▸ **Work task**:
Out of the lines below, please list those that hold the string "Ultra".

------------------------------

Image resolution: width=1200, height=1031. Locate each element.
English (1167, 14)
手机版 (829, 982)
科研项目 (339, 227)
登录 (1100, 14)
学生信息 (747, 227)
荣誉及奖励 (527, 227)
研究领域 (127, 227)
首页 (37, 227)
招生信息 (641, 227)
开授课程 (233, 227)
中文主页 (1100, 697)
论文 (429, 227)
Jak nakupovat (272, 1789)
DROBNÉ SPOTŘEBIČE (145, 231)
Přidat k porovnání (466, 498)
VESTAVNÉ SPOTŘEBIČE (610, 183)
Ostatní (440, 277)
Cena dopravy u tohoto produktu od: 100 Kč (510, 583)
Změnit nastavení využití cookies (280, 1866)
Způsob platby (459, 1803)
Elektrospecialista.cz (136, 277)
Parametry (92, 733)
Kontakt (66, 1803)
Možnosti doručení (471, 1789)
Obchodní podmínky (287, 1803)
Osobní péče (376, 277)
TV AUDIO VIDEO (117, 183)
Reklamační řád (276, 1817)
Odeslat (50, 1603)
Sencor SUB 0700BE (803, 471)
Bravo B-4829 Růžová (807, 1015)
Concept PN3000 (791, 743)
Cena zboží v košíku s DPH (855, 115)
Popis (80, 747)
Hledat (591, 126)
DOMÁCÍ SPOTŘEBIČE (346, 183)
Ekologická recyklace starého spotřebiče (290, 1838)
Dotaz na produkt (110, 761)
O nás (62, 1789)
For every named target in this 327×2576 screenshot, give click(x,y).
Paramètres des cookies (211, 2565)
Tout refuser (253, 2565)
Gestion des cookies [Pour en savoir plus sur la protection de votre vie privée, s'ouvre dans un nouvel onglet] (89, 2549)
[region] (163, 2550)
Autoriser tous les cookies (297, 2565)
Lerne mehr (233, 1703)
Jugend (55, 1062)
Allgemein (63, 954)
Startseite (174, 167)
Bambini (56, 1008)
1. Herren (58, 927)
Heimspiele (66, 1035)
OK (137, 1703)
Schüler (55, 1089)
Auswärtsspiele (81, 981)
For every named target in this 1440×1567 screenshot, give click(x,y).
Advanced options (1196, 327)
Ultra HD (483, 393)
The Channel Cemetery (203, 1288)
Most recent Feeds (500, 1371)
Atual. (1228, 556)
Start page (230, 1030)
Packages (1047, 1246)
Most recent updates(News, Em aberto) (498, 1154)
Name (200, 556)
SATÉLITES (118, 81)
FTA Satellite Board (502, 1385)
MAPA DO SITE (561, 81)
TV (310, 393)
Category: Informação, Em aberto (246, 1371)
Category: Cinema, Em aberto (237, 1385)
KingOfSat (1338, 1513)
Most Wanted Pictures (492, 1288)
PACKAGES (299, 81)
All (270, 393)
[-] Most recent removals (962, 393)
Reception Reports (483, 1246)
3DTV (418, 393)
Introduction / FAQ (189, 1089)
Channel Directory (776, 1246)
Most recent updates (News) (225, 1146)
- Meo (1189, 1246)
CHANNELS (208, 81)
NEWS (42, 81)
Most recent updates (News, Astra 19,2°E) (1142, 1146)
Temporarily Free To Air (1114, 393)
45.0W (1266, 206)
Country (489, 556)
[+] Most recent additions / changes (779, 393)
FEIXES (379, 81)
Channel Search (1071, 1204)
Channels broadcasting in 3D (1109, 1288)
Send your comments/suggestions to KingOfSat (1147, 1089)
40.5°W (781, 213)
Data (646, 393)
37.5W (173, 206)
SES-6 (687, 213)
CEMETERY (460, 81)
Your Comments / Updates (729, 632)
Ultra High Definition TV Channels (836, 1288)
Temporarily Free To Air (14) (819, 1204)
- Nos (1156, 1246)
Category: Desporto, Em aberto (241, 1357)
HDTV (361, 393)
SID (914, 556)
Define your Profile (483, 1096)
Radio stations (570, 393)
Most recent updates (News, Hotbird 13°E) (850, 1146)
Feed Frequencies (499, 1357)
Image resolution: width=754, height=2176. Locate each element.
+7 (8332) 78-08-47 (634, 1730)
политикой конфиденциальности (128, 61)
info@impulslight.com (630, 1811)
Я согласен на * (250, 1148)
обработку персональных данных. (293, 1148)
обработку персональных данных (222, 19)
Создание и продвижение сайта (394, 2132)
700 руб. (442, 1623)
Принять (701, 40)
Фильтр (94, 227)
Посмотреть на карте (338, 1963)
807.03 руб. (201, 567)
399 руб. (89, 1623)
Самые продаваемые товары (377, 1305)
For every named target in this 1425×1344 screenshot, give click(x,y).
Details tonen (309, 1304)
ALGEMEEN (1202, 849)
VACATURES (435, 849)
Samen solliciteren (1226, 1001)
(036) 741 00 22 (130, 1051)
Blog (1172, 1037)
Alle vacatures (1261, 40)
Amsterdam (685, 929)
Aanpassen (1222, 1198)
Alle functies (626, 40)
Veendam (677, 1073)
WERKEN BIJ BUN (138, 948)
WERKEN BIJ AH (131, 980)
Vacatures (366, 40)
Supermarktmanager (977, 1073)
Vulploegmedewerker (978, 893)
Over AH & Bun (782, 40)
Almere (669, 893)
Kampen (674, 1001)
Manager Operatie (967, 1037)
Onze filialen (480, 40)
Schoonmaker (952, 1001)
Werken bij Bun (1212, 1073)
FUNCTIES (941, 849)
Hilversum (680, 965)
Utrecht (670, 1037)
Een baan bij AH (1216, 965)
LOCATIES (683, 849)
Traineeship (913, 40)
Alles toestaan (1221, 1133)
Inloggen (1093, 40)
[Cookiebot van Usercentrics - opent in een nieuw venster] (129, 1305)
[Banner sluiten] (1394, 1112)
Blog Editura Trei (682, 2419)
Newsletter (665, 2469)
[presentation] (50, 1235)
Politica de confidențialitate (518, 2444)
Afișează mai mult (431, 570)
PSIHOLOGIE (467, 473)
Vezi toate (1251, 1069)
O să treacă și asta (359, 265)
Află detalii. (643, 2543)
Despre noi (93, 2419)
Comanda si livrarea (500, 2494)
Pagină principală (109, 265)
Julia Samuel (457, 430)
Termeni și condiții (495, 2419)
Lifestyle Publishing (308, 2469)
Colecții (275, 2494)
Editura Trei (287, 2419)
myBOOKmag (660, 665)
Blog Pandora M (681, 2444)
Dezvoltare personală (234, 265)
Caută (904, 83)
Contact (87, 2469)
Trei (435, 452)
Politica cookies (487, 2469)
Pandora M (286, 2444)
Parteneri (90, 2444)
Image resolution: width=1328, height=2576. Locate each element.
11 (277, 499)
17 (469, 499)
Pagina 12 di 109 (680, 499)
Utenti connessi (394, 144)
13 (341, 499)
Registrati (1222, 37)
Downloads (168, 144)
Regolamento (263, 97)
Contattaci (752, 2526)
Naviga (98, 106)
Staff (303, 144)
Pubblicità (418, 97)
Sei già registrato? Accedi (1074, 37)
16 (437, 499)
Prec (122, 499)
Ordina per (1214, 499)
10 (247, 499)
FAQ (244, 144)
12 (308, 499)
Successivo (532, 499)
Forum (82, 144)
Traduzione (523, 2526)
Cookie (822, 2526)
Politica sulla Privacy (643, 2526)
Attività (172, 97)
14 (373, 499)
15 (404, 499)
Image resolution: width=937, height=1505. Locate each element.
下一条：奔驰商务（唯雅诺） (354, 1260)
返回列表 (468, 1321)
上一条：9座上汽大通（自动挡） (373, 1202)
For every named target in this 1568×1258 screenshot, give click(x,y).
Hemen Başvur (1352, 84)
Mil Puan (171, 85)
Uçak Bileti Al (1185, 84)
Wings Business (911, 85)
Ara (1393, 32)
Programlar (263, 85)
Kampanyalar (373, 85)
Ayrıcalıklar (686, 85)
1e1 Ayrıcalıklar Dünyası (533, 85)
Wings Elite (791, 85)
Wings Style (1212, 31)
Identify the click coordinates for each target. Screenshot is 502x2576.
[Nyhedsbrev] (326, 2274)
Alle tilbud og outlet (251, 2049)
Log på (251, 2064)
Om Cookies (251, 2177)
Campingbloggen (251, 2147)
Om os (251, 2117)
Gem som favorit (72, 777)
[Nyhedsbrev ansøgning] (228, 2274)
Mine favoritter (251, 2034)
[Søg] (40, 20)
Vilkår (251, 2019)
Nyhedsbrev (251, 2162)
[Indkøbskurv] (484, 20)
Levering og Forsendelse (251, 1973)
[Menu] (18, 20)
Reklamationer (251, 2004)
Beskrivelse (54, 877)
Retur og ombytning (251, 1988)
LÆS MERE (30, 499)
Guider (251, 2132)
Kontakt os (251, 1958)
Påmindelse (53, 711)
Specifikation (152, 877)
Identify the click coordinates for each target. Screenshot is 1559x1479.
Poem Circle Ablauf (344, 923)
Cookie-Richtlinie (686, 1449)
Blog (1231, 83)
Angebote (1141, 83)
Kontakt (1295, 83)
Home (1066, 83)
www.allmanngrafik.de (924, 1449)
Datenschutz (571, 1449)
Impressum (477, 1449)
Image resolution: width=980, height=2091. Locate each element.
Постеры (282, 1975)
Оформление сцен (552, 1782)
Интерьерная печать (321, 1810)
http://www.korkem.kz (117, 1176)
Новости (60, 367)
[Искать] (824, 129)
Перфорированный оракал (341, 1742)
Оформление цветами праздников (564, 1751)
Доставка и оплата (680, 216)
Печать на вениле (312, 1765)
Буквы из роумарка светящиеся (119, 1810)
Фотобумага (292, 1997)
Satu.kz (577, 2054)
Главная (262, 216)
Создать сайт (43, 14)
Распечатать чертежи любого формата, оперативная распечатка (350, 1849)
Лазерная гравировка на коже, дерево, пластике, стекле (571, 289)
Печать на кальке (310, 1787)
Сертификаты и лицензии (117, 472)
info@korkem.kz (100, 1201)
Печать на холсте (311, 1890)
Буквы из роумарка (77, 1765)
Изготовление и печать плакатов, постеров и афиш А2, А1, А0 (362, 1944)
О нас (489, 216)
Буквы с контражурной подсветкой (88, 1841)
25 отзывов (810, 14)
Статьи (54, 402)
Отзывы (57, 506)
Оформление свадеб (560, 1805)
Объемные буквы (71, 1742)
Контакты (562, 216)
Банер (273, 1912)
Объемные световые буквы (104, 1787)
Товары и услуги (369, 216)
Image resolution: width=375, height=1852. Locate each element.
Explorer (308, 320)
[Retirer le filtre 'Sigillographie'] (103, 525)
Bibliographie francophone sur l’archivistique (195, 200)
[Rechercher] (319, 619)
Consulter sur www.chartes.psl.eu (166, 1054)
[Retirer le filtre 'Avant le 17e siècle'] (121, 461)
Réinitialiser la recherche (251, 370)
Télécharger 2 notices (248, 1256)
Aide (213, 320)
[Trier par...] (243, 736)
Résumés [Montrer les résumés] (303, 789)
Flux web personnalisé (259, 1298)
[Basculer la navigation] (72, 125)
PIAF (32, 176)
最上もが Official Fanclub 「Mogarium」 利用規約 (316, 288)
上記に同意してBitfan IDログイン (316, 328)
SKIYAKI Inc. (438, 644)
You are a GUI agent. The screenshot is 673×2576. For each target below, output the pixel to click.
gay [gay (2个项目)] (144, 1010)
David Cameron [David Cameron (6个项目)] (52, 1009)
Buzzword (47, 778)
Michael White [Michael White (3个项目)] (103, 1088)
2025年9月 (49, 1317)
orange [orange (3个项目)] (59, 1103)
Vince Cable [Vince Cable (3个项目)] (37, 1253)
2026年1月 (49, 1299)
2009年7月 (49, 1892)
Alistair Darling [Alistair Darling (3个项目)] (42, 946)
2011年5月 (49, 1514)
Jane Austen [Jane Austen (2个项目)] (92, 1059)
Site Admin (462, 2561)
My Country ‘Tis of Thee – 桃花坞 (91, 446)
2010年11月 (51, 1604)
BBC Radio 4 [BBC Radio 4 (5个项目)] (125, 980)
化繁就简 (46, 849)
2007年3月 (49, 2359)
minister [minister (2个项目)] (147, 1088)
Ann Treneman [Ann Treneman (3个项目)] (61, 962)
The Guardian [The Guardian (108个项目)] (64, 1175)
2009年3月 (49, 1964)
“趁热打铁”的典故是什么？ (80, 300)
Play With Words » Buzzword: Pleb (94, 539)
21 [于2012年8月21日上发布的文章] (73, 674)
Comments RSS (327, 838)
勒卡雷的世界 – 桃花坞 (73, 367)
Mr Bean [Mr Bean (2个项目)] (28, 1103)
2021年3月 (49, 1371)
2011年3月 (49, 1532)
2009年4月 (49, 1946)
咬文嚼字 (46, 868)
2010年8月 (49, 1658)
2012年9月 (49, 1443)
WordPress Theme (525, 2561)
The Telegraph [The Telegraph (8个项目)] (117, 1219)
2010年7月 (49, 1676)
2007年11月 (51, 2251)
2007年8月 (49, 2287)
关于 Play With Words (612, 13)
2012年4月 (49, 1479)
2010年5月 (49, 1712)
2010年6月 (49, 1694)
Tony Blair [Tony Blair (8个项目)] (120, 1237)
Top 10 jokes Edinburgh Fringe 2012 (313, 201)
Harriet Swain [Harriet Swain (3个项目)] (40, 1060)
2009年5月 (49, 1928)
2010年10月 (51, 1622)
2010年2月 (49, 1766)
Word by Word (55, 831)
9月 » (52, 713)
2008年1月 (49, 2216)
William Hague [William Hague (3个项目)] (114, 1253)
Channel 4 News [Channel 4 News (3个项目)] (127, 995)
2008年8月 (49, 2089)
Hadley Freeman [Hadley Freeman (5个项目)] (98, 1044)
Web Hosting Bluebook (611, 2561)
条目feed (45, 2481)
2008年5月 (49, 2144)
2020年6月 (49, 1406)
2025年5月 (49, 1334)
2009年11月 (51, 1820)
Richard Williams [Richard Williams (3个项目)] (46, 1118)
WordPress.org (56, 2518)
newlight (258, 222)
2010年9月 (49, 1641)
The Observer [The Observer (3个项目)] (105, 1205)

------------------------------

▸ **Response box**:
Ultra HD (483, 393)
Ultra High Definition TV Channels (836, 1288)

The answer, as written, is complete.